Law W Phillip, Dore Gregory J, Duncombe Chris J, Mahanontharit Apicha, Boyd Mark A, Ruxrungtham Kiat, Lange Joep M A, Phanuphak Praphan, Cooper David A
National Centre in HIV Epidemiology and Clinical Research, University of New South Wales, Sydney, Australia.
AIDS. 2003 Oct 17;17(15):2191-9. doi: 10.1097/00002030-200310170-00007.
To examine rates and predictors of severe hepatotoxicity with combination antiretroviral therapy in a developing country setting: the eight HIV-NAT randomized controlled trials in Thailand.
All patients (n = 692) received at least two nucleoside reverse transcriptase inhibitors; 215 also received a non-nucleoside reverse transcriptase inhibitor (NNRTI) and 135 also received a protease inhibitor. Severe hepatotoxicity was defined as an increase in alanine aminotransferase (ALT) level to five times the upper limit of normal and an increase of at least 100 U/l from baseline. Liver function tests were available at baseline and weeks 4, 8, 12, 24, 36 and 48. Hepatitis B virus (HBV) and hepatitis C virus (HCV) testing was performed on stored serum.

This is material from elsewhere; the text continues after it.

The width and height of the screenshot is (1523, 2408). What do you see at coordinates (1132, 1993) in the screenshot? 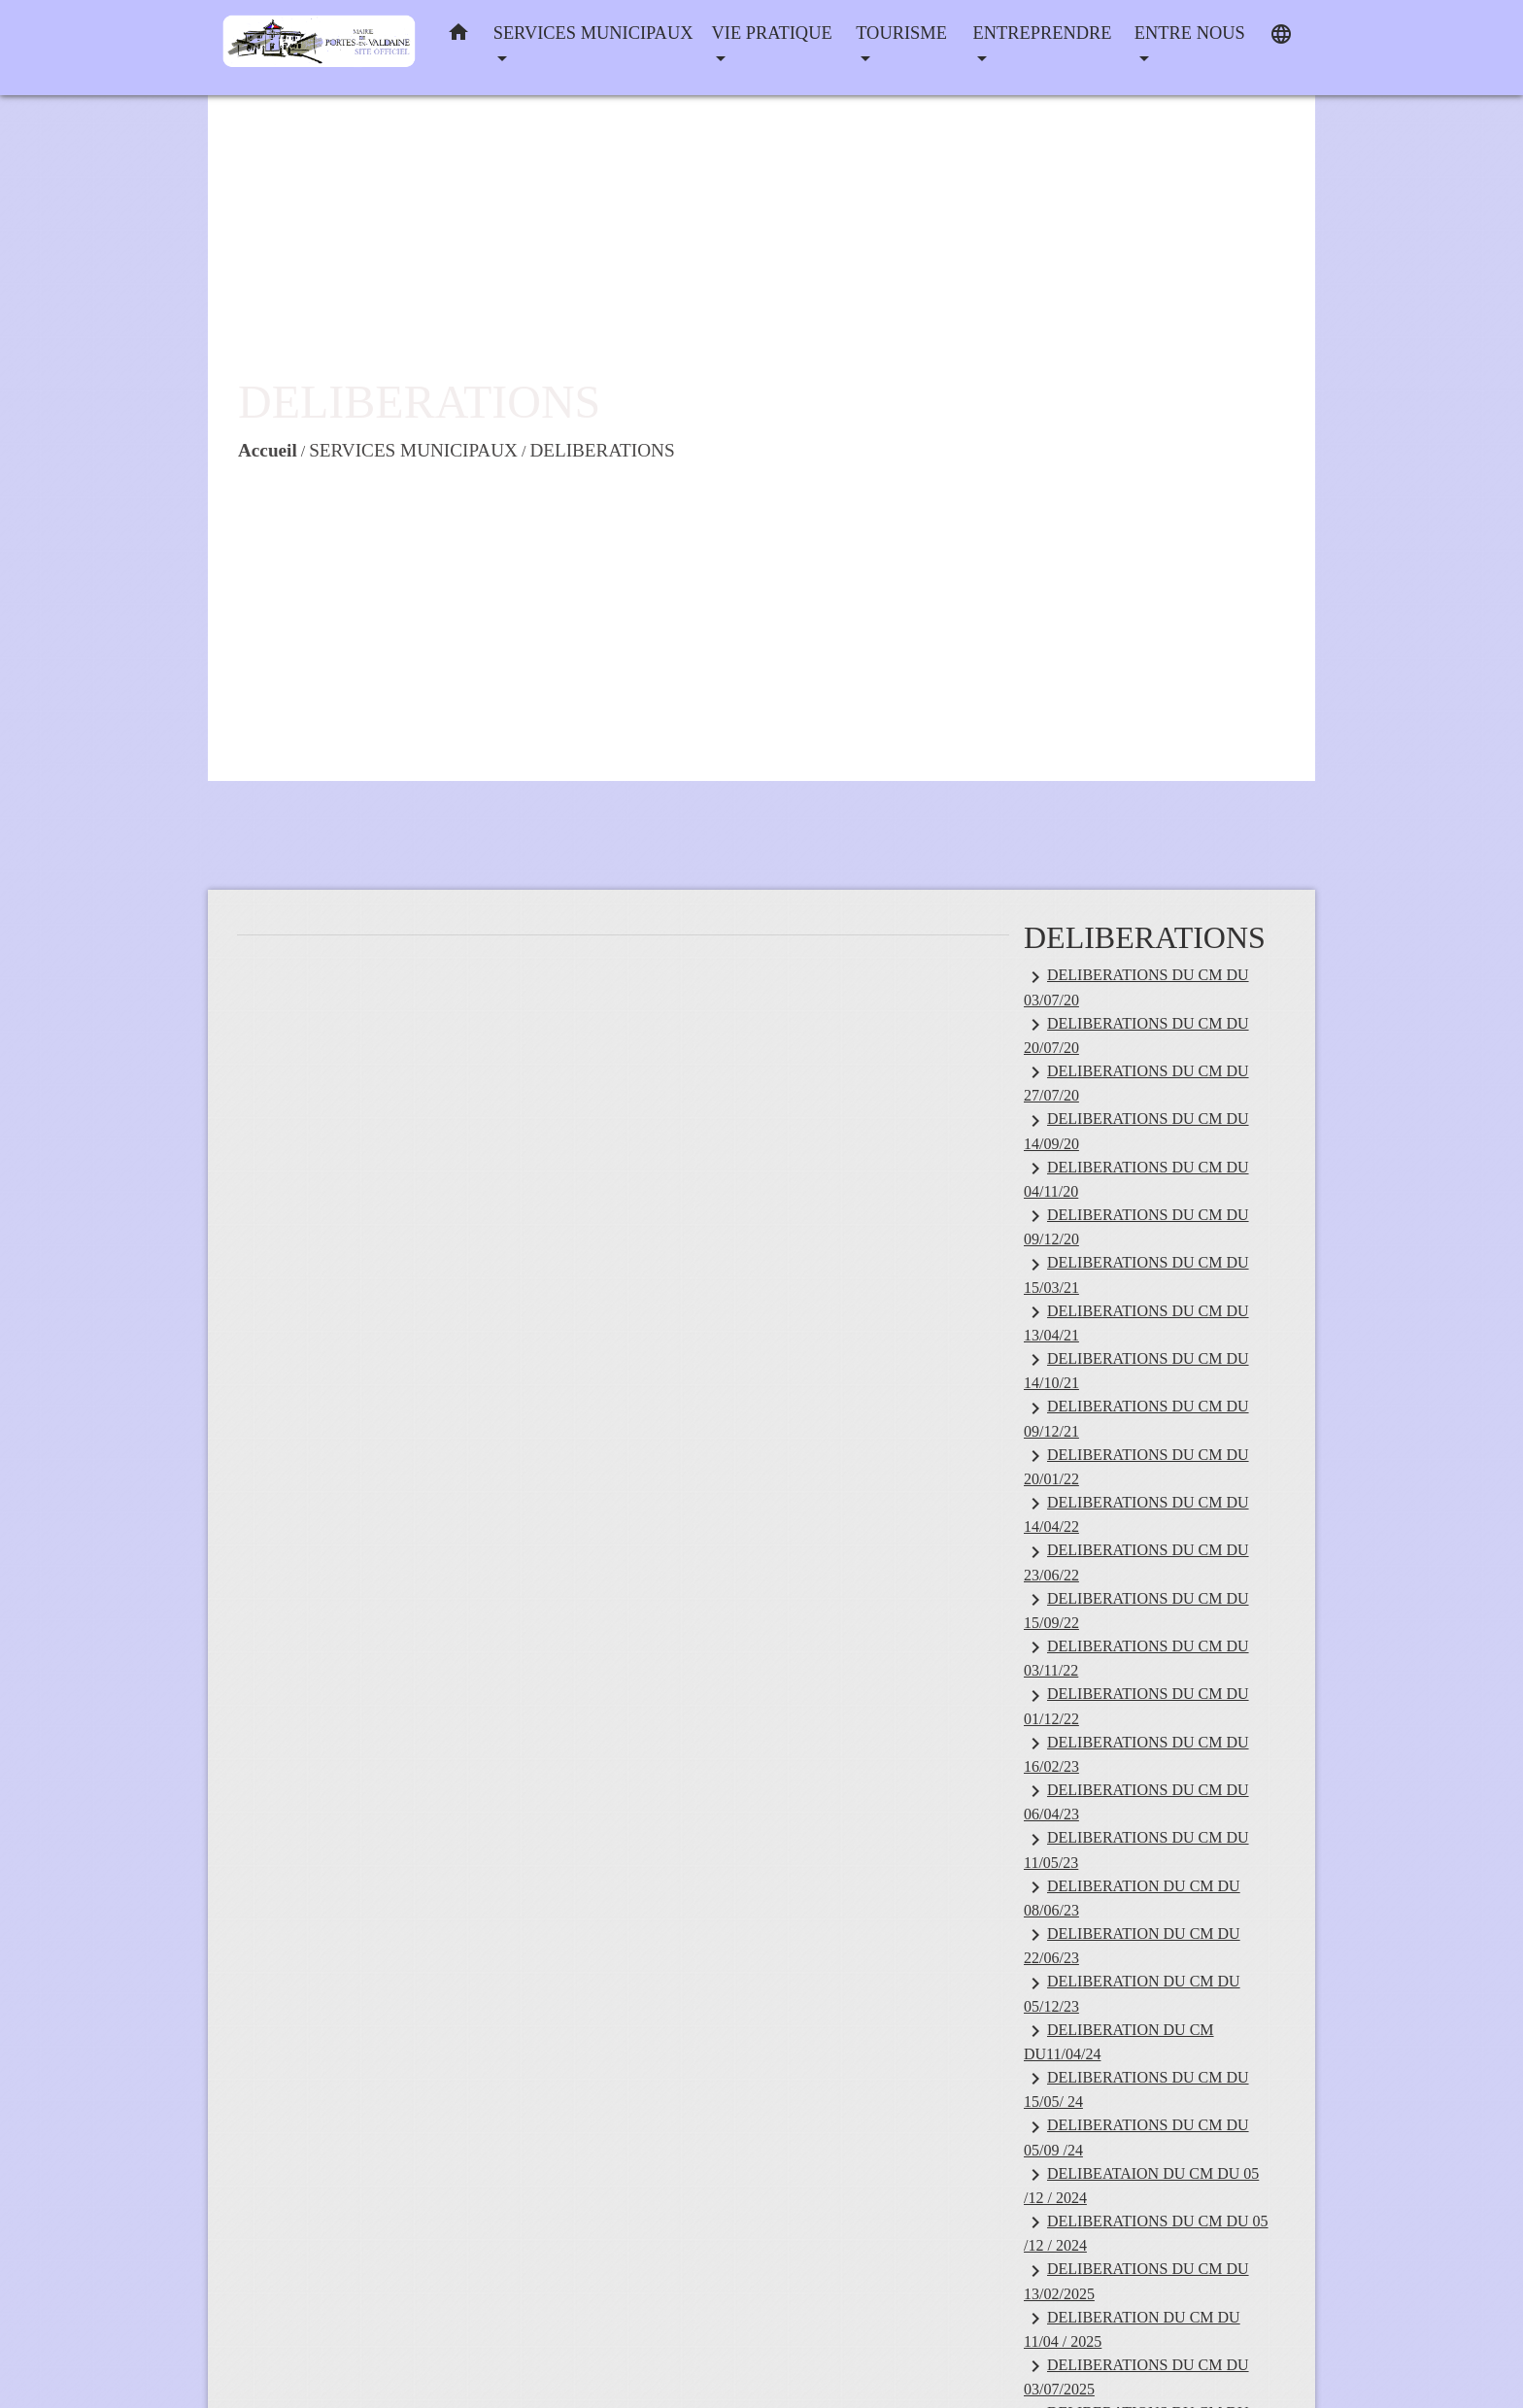 I see `DELIBERATION DU CM DU 05/12/23` at bounding box center [1132, 1993].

Mean age was 32.3 years; 52% were male, 11% had Centers for Disease Control and Prevention category C HIV disease at baseline, and 22% had received prior antiretroviral therapy. Prevalence of HBV, HCV and HBV/HCV coinfection was 8.7%, 7.2%, and 0.4%, respectively. Incidence of severe hepatotoxicity was 6.1/100 person-years [95% confidence interval (CI), 4.3-8.3/100]. In multivariate analysis, predictors of severe hepatotoxicity were HBV or HCV coinfection, and NNRTI-containing therapy. Incidence of severe hepatotoxicity was particularly high among patients receiving nevaripine (18.5/100 person-years; 95% CI, 11.6-27.8) and nevirapine/efavirenz (44.4/100 person-years; 95% CI, 12.1-113.7).
Incidence and risk factors for severe hepatotoxicity appear similar among these Thai patients to those in other racial groups. Development of standardized antiretroviral therapy regimens for developing country settings should consider potential toxicity and capabilities for monitoring of toxicity.
在发展中国家背景下,研究联合抗逆转录病毒疗法导致严重肝毒性的发生率及预测因素:泰国的八项HIV-NAT随机对照试验。
所有患者(n = 692)至少接受两种核苷类逆转录酶抑制剂;215例还接受了非核苷类逆转录酶抑制剂(NNRTI),135例还接受了蛋白酶抑制剂。严重肝毒性定义为丙氨酸氨基转移酶(ALT)水平升高至正常上限的五倍,且较基线水平至少升高100 U/l。在基线以及第4、8、12、24、36和48周进行肝功能检查。对储存的血清进行乙型肝炎病毒(HBV)和丙型肝炎病毒(HCV)检测。
平均年龄为32.3岁;52%为男性,11%在基线时患有美国疾病控制与预防中心C类HIV疾病,22%曾接受过抗逆转录病毒治疗。HBV、HCV及HBV/HCV合并感染的患病率分别为8.7%、7.2%和0.4%。严重肝毒性的发生率为6.1/100人年[95%置信区间(CI),4.3 - 8.3/100]。在多变量分析中,严重肝毒性的预测因素为HBV或HCV合并感染以及含NNRTI的治疗方案。接受奈韦拉平治疗的患者中严重肝毒性的发生率特别高(18.5/100人年;95%CI,11.6 - 27.8),接受奈韦拉平/依非韦伦治疗的患者中严重肝毒性的发生率为44.4/100人年(95%CI,12.1 - 113.7)。
这些泰国患者中严重肝毒性的发生率和危险因素与其他种族群体相似。为发展中国家制定标准化抗逆转录病毒治疗方案时应考虑潜在毒性及毒性监测能力。